Une île grecque paisible se retrouve sous les feux des projecteurs après la sortie d’un grand film consacré à Ulysse. Aucune caméra n’y a tourné, mais les habitants espèrent déjà une nouvelle vague de visiteurs.

Sur le ferry qui glisse vers Ithaque, une quinquagénaire italienne affiche son amour pour le héros antique. Giorgia Ongarato, venue de Bolzano, porte un T-shirt frappé du mot « Odyssée ». Elle a étudié le grec ancien quand elle était enfant et voue un vrai culte à Ulysse. Après avoir vu le long-métrage de Christopher Nolan, elle décrit ce premier contact avec l’île comme un rêve. Son enthousiasme, beaucoup de voyageurs le partagent à bord.

Ithaque reste pourtant très loin du tumulte de Mykonos ou de Santorin.

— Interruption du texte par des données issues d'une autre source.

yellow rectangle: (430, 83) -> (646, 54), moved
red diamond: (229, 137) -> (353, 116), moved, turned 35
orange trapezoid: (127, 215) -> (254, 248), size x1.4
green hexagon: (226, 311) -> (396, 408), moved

En ce mois d’août, au sommet de la saison touristique grecque, l’île affiche un calme surprenant. Ses collines escarpées, ses oliviers, ses cyprès et ses eaux turquoise n’attirent que des visiteurs épars. Et voilà que le film « L’Odyssée » a soudainement braqué les projecteurs sur ce bout de terre, sans qu’une seule scène y soit tournée. Le réalisateur a préféré Favignana, une île italienne au large de la Sicile, pour planter le décor de la terre natale d’Ulysse.

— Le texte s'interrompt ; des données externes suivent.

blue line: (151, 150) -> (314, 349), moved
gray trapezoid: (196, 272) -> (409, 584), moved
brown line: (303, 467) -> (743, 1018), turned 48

Le maire Dionysis Stanitsas ne cache pas une pointe de déception. Il avait tenté de convaincre la production de poser ses caméras sur place, en vain. « Malheureusement, cela n’a pas été possible », souffle-t-il. Les quelque 3.000 habitants de l’île, eux, ont déjà pu assister à deux projections en plein air depuis la sortie mondiale du film le 16 juillet. « C’est une très bonne publicité pour l’île », se réjouit Xhimi Xoxha, qui tient une taverne à Vathi, la capitale locale. Il parie sur un effet boule de neige alors que le film s’exporte petit à petit dans le monde entier.

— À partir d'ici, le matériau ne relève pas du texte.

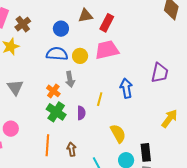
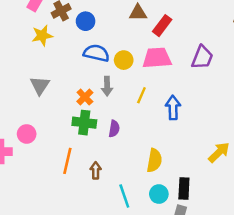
blue circle: (61, 29) -> (86, 21), moved
purple trapezoid: (160, 73) -> (202, 57), moved
yellow line: (100, 99) -> (141, 95), moved
green cross: (56, 112) -> (84, 123), turned -36
yellow semicircle: (118, 134) -> (154, 160), turned 30

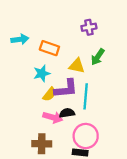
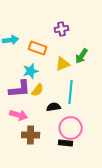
purple cross: (89, 27) -> (62, 29), moved
yellow triangle: (77, 66) -> (63, 64), turned -35
purple L-shape: (66, 89) -> (20, 89), moved
pink arrow: (53, 117) -> (19, 115), moved

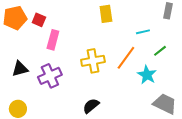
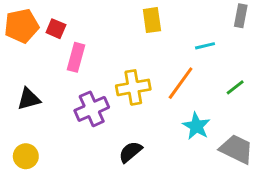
green line: (160, 51) -> (235, 87), moved
cyan star: (147, 75) -> (196, 126), moved
purple cross: (50, 76) -> (92, 109), moved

Sur place, pas de palais d’Ulysse ni de site archéologique spectaculaire pour confirmer la légende. Le visiteur croise seulement des statues d’Ulysse ou d’Homère sur les places des villages, des barques baptisées Télémaque ou Calypso, et quelques boutiques de souvenirs qui restent discrètes. Buste du poète aveugle, t-shirts à l’effigie de Pénélope ou du cyclope, assiettes ornées d’un cheval de Troie. La mise en scène de la modération est soignée.

Sur la plage de Dexia, bordée d’une oliveraie, la mythologie raconte que les Phéaciens y déposèrent Ulysse endormi pour son retour. Les vacanciers d’aujourd’hui y enchaînent baignades et siestes au son des grillons. « Tous les gens me disent qu’ils veulent des vacances, un bel endroit, mais aussi l’Histoire », observe Spyros Couvaras, archéologue et philologue, au musée du village de Stavros. Une touriste américaine de 22 ans, diplômée d’anthropologie de l’Université du Michigan, voit dans le film un bon moyen d’inciter davantage de personnes à s’intéresser à Homère et à la mythologie. Mais elle prévient sans détour que l’adaptation de Nolan ne colle pas vraiment au texte original.

L’œuvre a d’ailleurs soulevé quelques controverses en Grèce, car elle a été tournée en grande partie hors du pays. Parmi les rares décors grecs, la grotte de Nestor, dans la péninsule du Péloponnèse, a accueilli les scènes du cyclope. L’archéologue Spyros Couvaras préfère relativiser l’impact de la superproduction. « Derrière le film de Nolan, il y a Homère », rappelle-t-il, comme pour renvoyer l’écho vers ce qui compte vraiment aux yeux de l’île.